(DATA FOR PROCESSING begins)

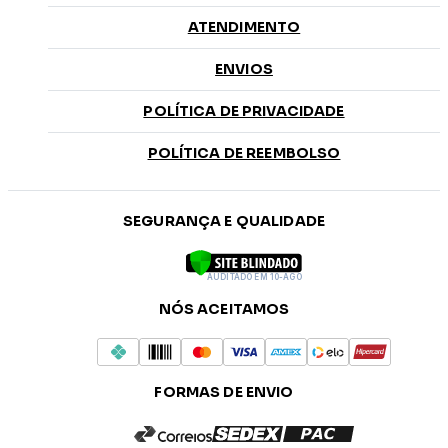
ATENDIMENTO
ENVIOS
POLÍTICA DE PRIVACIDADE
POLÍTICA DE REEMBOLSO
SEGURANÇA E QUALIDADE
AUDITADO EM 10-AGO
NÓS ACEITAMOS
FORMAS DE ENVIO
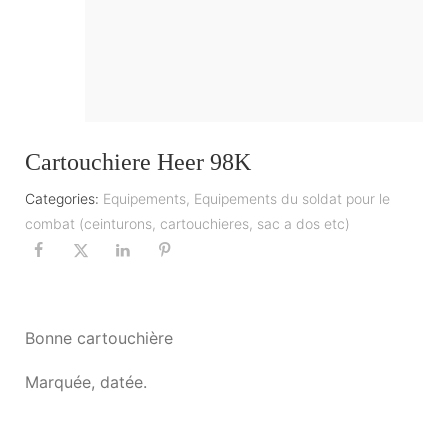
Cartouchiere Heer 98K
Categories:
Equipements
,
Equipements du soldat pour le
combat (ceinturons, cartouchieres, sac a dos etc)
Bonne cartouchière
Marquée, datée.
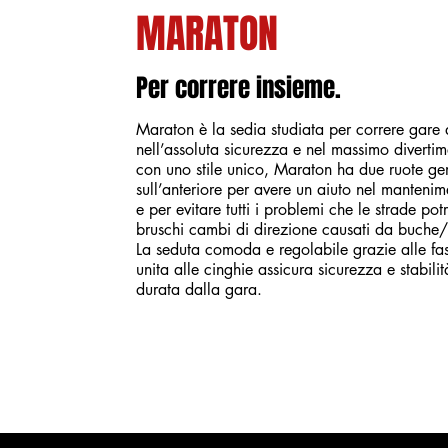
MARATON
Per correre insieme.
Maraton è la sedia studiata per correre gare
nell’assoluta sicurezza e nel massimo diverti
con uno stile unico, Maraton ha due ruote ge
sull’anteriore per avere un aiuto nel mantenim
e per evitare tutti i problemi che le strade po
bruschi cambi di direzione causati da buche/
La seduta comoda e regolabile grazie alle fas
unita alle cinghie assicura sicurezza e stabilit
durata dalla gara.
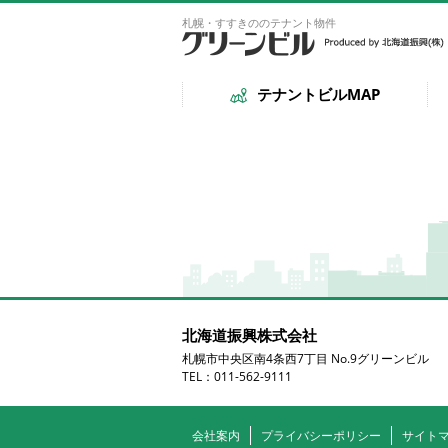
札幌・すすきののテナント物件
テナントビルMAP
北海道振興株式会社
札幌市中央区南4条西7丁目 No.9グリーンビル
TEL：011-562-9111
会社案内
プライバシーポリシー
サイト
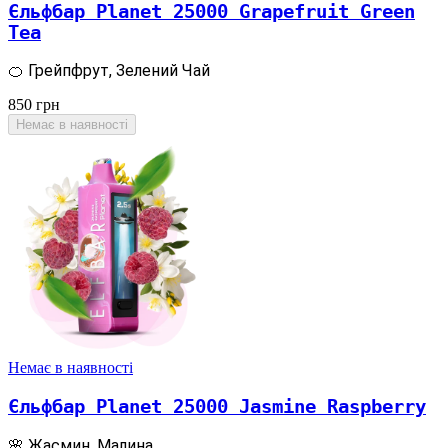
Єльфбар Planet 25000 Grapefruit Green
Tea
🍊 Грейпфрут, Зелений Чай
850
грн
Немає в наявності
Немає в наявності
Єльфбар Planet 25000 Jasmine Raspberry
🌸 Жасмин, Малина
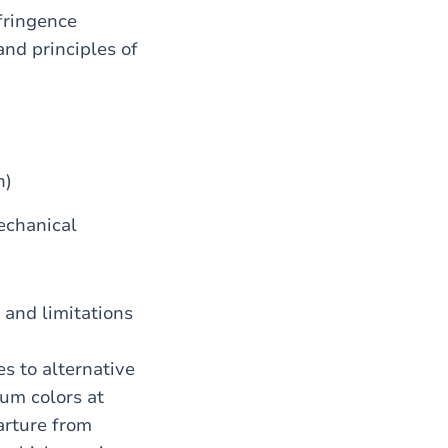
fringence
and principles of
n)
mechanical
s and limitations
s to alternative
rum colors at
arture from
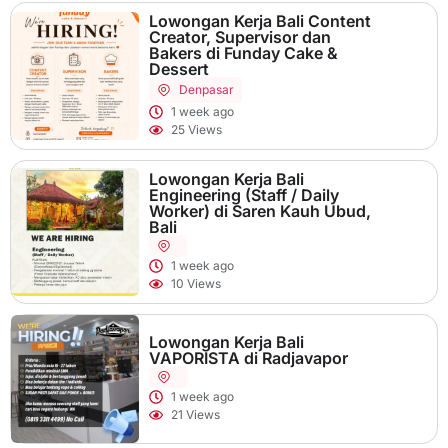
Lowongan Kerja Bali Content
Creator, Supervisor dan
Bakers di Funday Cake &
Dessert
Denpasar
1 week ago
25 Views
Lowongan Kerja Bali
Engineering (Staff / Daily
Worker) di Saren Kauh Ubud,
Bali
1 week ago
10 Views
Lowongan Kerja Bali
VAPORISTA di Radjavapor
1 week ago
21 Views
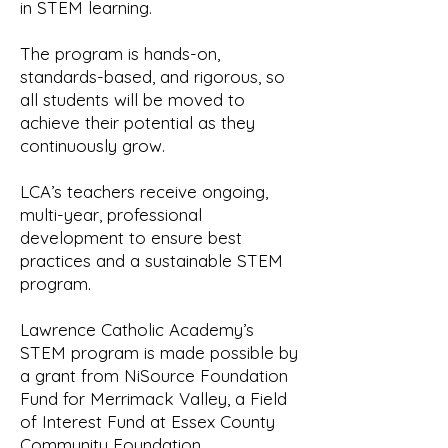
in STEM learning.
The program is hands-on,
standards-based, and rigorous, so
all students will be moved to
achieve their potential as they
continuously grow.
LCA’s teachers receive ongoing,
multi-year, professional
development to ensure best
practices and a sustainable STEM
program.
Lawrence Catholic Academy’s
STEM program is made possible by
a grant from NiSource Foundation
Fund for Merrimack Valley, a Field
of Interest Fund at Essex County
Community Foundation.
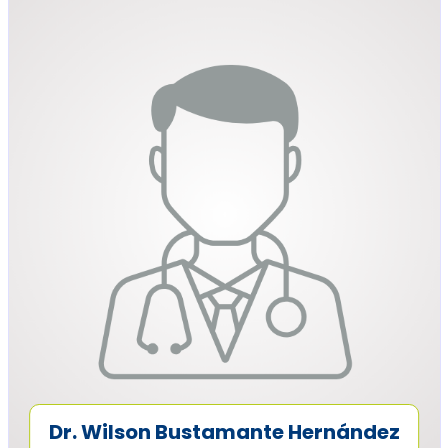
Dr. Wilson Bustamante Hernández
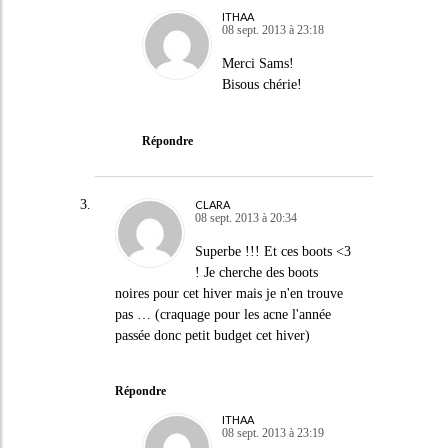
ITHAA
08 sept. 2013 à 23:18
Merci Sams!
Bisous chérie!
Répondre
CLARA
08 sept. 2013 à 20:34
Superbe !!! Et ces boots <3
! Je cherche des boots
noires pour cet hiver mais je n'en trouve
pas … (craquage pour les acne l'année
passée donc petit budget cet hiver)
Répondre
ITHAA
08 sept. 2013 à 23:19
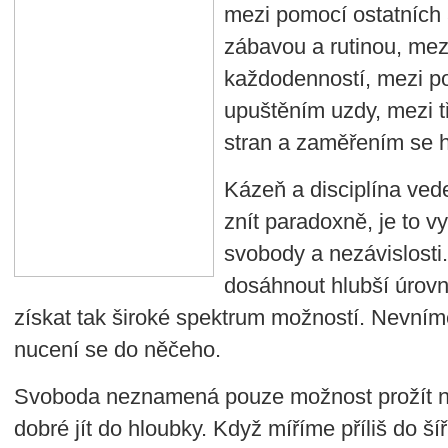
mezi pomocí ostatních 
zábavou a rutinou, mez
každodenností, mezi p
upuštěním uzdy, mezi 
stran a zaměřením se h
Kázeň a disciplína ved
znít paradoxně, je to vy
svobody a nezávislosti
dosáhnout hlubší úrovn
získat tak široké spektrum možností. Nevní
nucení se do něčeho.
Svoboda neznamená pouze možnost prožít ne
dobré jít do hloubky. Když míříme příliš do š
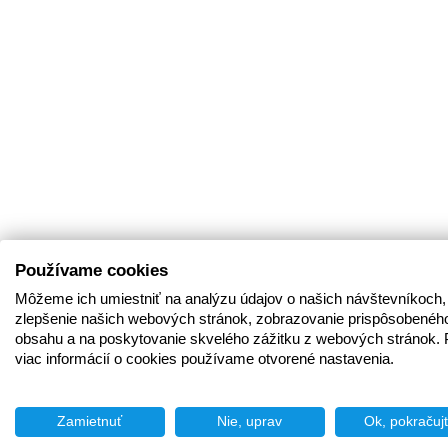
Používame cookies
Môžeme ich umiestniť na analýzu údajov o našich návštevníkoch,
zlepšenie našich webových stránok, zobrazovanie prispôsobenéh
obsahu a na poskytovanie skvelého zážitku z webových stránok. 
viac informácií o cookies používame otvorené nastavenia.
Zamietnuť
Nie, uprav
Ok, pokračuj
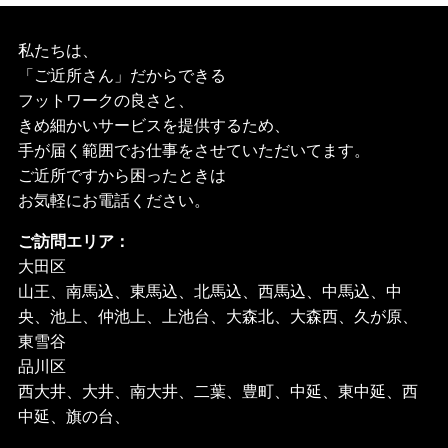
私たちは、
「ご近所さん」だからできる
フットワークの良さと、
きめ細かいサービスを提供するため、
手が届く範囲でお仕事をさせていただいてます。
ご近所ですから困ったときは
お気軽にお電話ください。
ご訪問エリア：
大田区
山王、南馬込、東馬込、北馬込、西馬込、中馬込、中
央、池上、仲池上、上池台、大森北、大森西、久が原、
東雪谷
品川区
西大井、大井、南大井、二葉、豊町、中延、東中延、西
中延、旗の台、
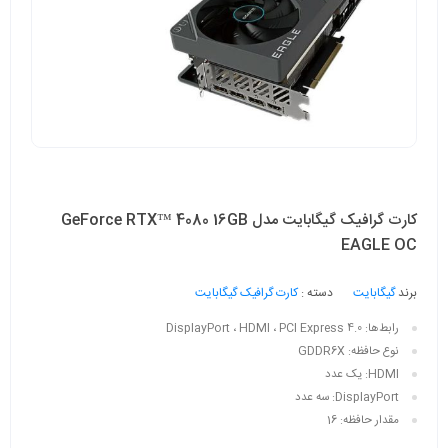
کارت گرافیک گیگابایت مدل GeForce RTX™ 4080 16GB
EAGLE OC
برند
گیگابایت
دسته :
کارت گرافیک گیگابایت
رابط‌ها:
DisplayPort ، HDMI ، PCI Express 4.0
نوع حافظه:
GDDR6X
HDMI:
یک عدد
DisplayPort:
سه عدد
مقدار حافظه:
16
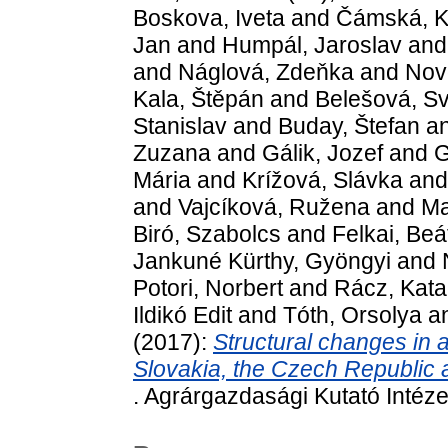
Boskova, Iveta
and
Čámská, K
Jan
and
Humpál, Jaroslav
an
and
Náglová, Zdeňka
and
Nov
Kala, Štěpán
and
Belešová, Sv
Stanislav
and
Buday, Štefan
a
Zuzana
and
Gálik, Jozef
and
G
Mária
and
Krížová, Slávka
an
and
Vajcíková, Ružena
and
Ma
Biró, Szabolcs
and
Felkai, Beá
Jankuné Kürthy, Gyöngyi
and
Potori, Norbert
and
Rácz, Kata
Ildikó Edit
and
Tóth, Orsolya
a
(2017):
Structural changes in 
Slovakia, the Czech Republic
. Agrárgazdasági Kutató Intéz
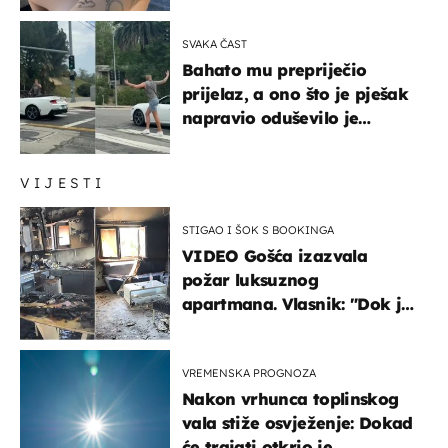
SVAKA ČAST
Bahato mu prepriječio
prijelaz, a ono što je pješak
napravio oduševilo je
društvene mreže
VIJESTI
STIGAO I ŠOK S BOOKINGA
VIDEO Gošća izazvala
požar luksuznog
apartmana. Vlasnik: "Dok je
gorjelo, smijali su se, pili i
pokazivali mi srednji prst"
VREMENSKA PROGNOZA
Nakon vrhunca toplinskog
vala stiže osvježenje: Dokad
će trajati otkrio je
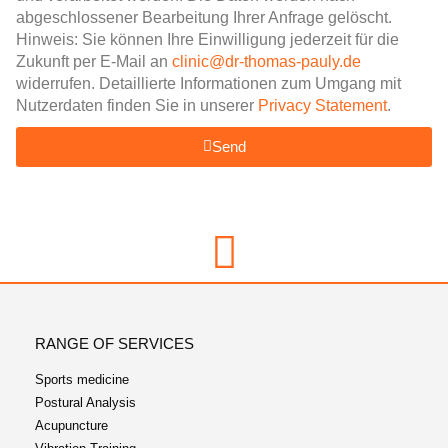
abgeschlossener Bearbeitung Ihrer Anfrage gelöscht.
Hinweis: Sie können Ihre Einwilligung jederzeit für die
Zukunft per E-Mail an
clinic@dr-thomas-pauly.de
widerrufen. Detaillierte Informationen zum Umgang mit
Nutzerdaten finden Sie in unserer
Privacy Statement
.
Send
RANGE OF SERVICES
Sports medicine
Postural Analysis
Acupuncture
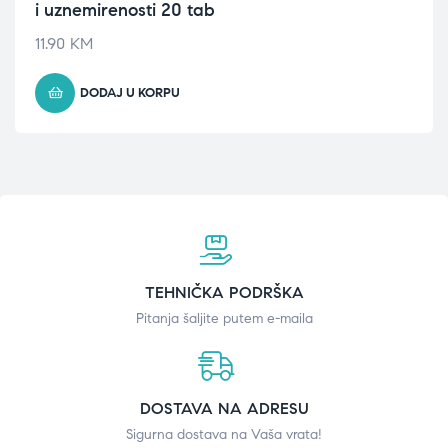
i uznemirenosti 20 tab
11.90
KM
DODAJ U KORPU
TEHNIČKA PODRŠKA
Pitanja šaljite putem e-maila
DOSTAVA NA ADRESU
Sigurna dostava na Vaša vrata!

(DATA FOR PROCESSING ends)

→ AIM OF THE EXERCISE
All records above must be copied exactly, though the pictures they hold are to be left out.

→ YOUR RESPONSE
ATENDIMENTO
ENVIOS
POLÍTICA DE PRIVACIDADE
POLÍTICA DE REEMBOLSO
SEGURANÇA E QUALIDADE
AUDITADO EM 10-AGO
NÓS ACEITAMOS
FORMAS DE ENVIO
Cartouchiere Heer 98K
Categories:
Equipements
,
Equipements du soldat pour le
combat (ceinturons, cartouchieres, sac a dos etc)
Bonne cartouchière
Marquée, datée.
MARATON
Per correre insieme.
Maraton è la sedia studiata per correre gare
nell’assoluta sicurezza e nel massimo diverti
con uno stile unico, Maraton ha due ruote ge
sull’anteriore per avere un aiuto nel mantenim
e per evitare tutti i problemi che le strade po
bruschi cambi di direzione causati da buche/
La seduta comoda e regolabile grazie alle fas
unita alle cinghie assicura sicurezza e stabilit
durata dalla gara.
札幌・すすきののテナント物件
テナントビルMAP
北海道振興株式会社
札幌市中央区南4条西7丁目 No.9グリーンビル
TEL：011-562-9111
会社案内
プライバシーポリシー
サイト
Єльфбар Planet 25000 Grapefruit Green
Tea
🍊 Грейпфрут, Зелений Чай
850
грн
Немає в наявності
Немає в наявності
Єльфбар Planet 25000 Jasmine Raspberry
🌸 Жасмин, Малина
fringence
and principles of
n)
mechanical
s and limitations
s to alternative
rum colors at
arture from
Lowongan Kerja Bali Content
Creator, Supervisor dan
Bakers di Funday Cake &
Dessert
Denpasar
1 week ago
25 Views
Lowongan Kerja Bali
Engineering (Staff / Daily
Worker) di Saren Kauh Ubud,
Bali
1 week ago
10 Views
Lowongan Kerja Bali
VAPORISTA di Radjavapor
1 week ago
21 Views
in STEM learning.
The program is hands-on,
standards-based, and rigorous, so
all students will be moved to
achieve their potential as they
continuously grow.
LCA’s teachers receive ongoing,
multi-year, professional
development to ensure best
practices and a sustainable STEM
program.
Lawrence Catholic Academy’s
STEM program is made possible by
a grant from NiSource Foundation
Fund for Merrimack Valley, a Field
of Interest Fund at Essex County
Community Foundation.
Dr. Wilson Bustamante Hernández
ITHAA
08 sept. 2013 à 23:18
Merci Sams!
Bisous chérie!
Répondre
CLARA
08 sept. 2013 à 20:34
Superbe !!! Et ces boots <3
! Je cherche des boots
noires pour cet hiver mais je n'en trouve
pas … (craquage pour les acne l'année
passée donc petit budget cet hiver)
Répondre
ITHAA
08 sept. 2013 à 23:19
mezi pomocí ostatních 
zábavou a rutinou, mez
každodenností, mezi p
upuštěním uzdy, mezi 
stran a zaměřením se h
Kázeň a disciplína ved
znít paradoxně, je to vy
svobody a nezávislosti
dosáhnout hlubší úrovn
získat tak široké spektrum možností. Nevní
nucení se do něčeho.
Svoboda neznamená pouze možnost prožít ne
dobré jít do hloubky. Když míříme příliš do š
Používame cookies
Môžeme ich umiestniť na analýzu údajov o našich návštevníkoch,
zlepšenie našich webových stránok, zobrazovanie prispôsobenéh
obsahu a na poskytovanie skvelého zážitku z webových stránok. 
viac informácií o cookies používame otvorené nastavenia.
Zamietnuť
Nie, uprav
Ok, pokračuj
私たちは、
「ご近所さん」だからできる
フットワークの良さと、
きめ細かいサービスを提供するため、
手が届く範囲でお仕事をさせていただいてます。
ご近所ですから困ったときは
お気軽にお電話ください。
ご訪問エリア：
大田区
山王、南馬込、東馬込、北馬込、西馬込、中馬込、中
央、池上、仲池上、上池台、大森北、大森西、久が原、
東雪谷
品川区
西大井、大井、南大井、二葉、豊町、中延、東中延、西
中延、旗の台、
کارت گرافیک گیگابایت مدل GeForce RTX™ 4080 16GB
EAGLE OC
برند
گیگابایت
دسته :
کارت گرافیک گیگابایت
رابط‌ها:
DisplayPort ، HDMI ، PCI Express 4.0
نوع حافظه:
GDDR6X
HDMI:
یک عدد
DisplayPort:
سه عدد
مقدار حافظه:
16
Boskova, Iveta
and
Čámská, K
Jan
and
Humpál, Jaroslav
an
and
Náglová, Zdeňka
and
Nov
Kala, Štěpán
and
Belešová, Sv
Stanislav
and
Buday, Štefan
a
Zuzana
and
Gálik, Jozef
and
G
Mária
and
Krížová, Slávka
an
and
Vajcíková, Ružena
and
Ma
Biró, Szabolcs
and
Felkai, Beá
Jankuné Kürthy, Gyöngyi
and
Potori, Norbert
and
Rácz, Kata
Ildikó Edit
and
Tóth, Orsolya
a
(2017):
Structural changes in 
Slovakia, the Czech Republic
. Agrárgazdasági Kutató Intéz
SVAKA ČAST
Bahato mu prepriječio
prijelaz, a ono što je pješak
napravio oduševilo je
društvene mreže
VIJESTI
STIGAO I ŠOK S BOOKINGA
VIDEO Gošća izazvala
požar luksuznog
apartmana. Vlasnik: "Dok je
gorjelo, smijali su se, pili i
pokazivali mi srednji prst"
VREMENSKA PROGNOZA
Nakon vrhunca toplinskog
vala stiže osvježenje: Dokad
će trajati otkrio je
abgeschlossener Bearbeitung Ihrer Anfrage gelöscht.
Hinweis: Sie können Ihre Einwilligung jederzeit für die
Zukunft per E-Mail an
clinic@dr-thomas-pauly.de
widerrufen. Detaillierte Informationen zum Umgang mit
Nutzerdaten finden Sie in unserer
Privacy Statement
.
Send
RANGE OF SERVICES
Sports medicine
Postural Analysis
Acupuncture
i uznemirenosti 20 tab
11.90
KM
DODAJ U KORPU
TEHNIČKA PODRŠKA
Pitanja šaljite putem e-maila
DOSTAVA NA ADRESU
Sigurna dostava na Vaša vrata!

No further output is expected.